Introduction

Acute thrombotic occlusion of an atherosclerotic coronary or cerebral artery, leading to myocardial infarction or stroke, respectively, is still the leading cause of mortality in the Western world. Furthermore, acute thrombotic complications seriously compromise modern interventional approaches to the management of atherosclerotic vascular disease. Therefore, the development of effective antithrombotic therapies for acute arterial thrombotic occlusion still represents an important public health strategy.
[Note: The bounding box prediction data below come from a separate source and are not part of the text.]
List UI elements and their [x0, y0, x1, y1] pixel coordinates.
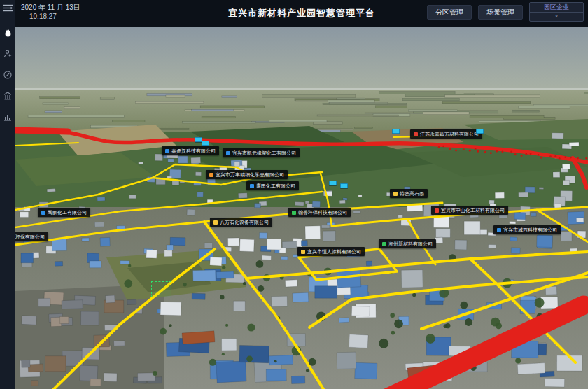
company-marker-icon	[393, 192, 398, 196]
vehicle-marker[interactable]	[340, 183, 348, 188]
gauge-icon	[4, 71, 12, 79]
company-label-text: 特密高石墨	[400, 190, 424, 197]
company-label-text: 翰香环保科技有限公司	[298, 209, 347, 216]
person-icon	[4, 50, 12, 58]
dropdown-label: 园区企业	[544, 3, 569, 12]
company-label-text: 潮州新材料有限公司	[388, 241, 433, 248]
sidebar-item-menu[interactable]	[0, 0, 15, 15]
top-bar: 2020 年 11 月 13日 10:18:27 宜兴市新材料产业园智慧管理平台…	[15, 0, 588, 27]
sidebar-item-personnel[interactable]	[0, 45, 15, 63]
company-label-text: 宜兴市城西科技有限公司	[503, 227, 557, 234]
company-label[interactable]: 八方石化设备有限公司	[210, 218, 272, 227]
company-label-text: 康田化工有限公司	[256, 183, 295, 190]
company-label-text: 江苏永嘉四方材料有限公司	[420, 131, 479, 138]
company-marker-icon	[209, 173, 214, 177]
company-label[interactable]: 宜兴市万丰精细化学品有限公司	[206, 170, 288, 179]
company-marker-icon	[226, 151, 230, 155]
company-label[interactable]: 翰香环保科技有限公司	[288, 208, 351, 217]
bar-chart-icon	[4, 113, 12, 121]
company-label[interactable]: 特密高石墨	[390, 189, 428, 198]
top-actions: 分区管理 场景管理 园区企业 ∨	[427, 2, 584, 22]
scene-manage-button[interactable]: 场景管理	[478, 5, 523, 20]
map-3d-view[interactable]: 泰鼎汉科技有限公司宜兴市凯元橡塑化工有限公司宜兴市万丰精细化学品有限公司康田化工…	[15, 27, 588, 389]
company-label[interactable]: 江苏永嘉四方材料有限公司	[410, 129, 482, 139]
zone-manage-button[interactable]: 分区管理	[427, 5, 472, 20]
company-marker-icon	[165, 149, 169, 153]
flame-icon	[4, 29, 12, 38]
sidebar-item-fire-monitor[interactable]	[0, 24, 15, 42]
company-marker-icon	[214, 220, 218, 225]
company-label[interactable]: 宜兴市中山化工材料有限公司	[431, 206, 508, 215]
company-marker-icon	[301, 250, 305, 254]
hamburger-menu-icon	[4, 4, 13, 12]
vehicle-marker[interactable]	[202, 141, 209, 146]
company-label-text: 泰鼎汉科技有限公司	[172, 148, 216, 155]
company-label-text: 宜兴市万丰精细化学品有限公司	[216, 171, 284, 178]
company-label-text: 八方石化设备有限公司	[220, 219, 269, 226]
selection-box	[151, 281, 172, 297]
vehicle-marker[interactable]	[329, 181, 337, 185]
company-label[interactable]: 宜兴市凯元橡塑化工有限公司	[223, 148, 300, 157]
company-marker-icon	[414, 132, 418, 136]
company-label[interactable]: 泰鼎汉科技有限公司	[162, 146, 219, 155]
company-label[interactable]: 潮州新材料有限公司	[379, 239, 436, 248]
vehicle-marker[interactable]	[392, 129, 400, 134]
company-marker-icon	[41, 211, 46, 215]
company-marker-icon	[435, 208, 439, 213]
company-marker-icon	[292, 211, 296, 215]
company-label[interactable]: 鹰鹏化工有限公司	[38, 208, 90, 217]
park-enterprise-dropdown[interactable]: 园区企业 ∨	[529, 2, 584, 22]
company-label-text: 忠信阳光环保有限公司	[15, 234, 45, 241]
chevron-down-icon: ∨	[554, 13, 558, 20]
company-label-text: 鹰鹏化工有限公司	[48, 209, 87, 216]
vehicle-marker[interactable]	[476, 129, 484, 134]
app-window: 2020 年 11 月 13日 10:18:27 宜兴市新材料产业园智慧管理平台…	[0, 0, 588, 389]
company-marker-icon	[250, 184, 254, 188]
sidebar-item-statistics[interactable]	[0, 108, 15, 126]
company-label[interactable]: 忠信阳光环保有限公司	[15, 232, 48, 241]
company-label-text: 宜兴市恒人涂料有限公司	[307, 248, 361, 255]
bank-building-icon	[4, 92, 12, 100]
company-label-text: 宜兴市中山化工材料有限公司	[441, 207, 505, 214]
sidebar	[0, 0, 15, 389]
sidebar-item-realtime-monitor[interactable]	[0, 66, 15, 84]
company-label-text: 宜兴市凯元橡塑化工有限公司	[232, 150, 296, 157]
map-overlay: 泰鼎汉科技有限公司宜兴市凯元橡塑化工有限公司宜兴市万丰精细化学品有限公司康田化工…	[15, 27, 588, 389]
sidebar-item-enterprise[interactable]	[0, 87, 15, 105]
company-label[interactable]: 宜兴市恒人涂料有限公司	[298, 247, 365, 256]
company-label[interactable]: 康田化工有限公司	[246, 181, 299, 190]
company-label[interactable]: 宜兴市城西科技有限公司	[493, 225, 561, 234]
company-marker-icon	[382, 242, 386, 246]
company-marker-icon	[497, 228, 501, 232]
Our understanding of the basic molecular processes involved in the formation and dissolution of thrombus has expanded rapidly in recent years, and this basic research has led to the generation of novel, potent, and clinically relevant antithrombotic agents, such as tissue plasminogen activator and its mutant forms, ticlopidine and clopidogrel, and Gp IIb/IIIa inhibitors. These agents are currently part of the clinical armamentarium available to the clinical cardiologist for the treatment of thrombotic disorders. With no doubts, therefore, the evaluation of these – as well as newer and perhaps even more effective – molecules requires relevant quantitative animal models of acute thrombosis; the ultimate application of new antithrombotic pharmacological agents being developed through the use of modern technology depends on the appropriate assessment in vivo to ensure their efficacy and safety.

Thus far, however, it has not been possible to reproduce, in an experimental model, the most common clinical cause of arterial thrombosis – an ulcerated or fissurated atherosclerotic plaque. Although during the past few years many animal models have been developed, the ideal model is far from being available, and this limitation should always be kept in mind.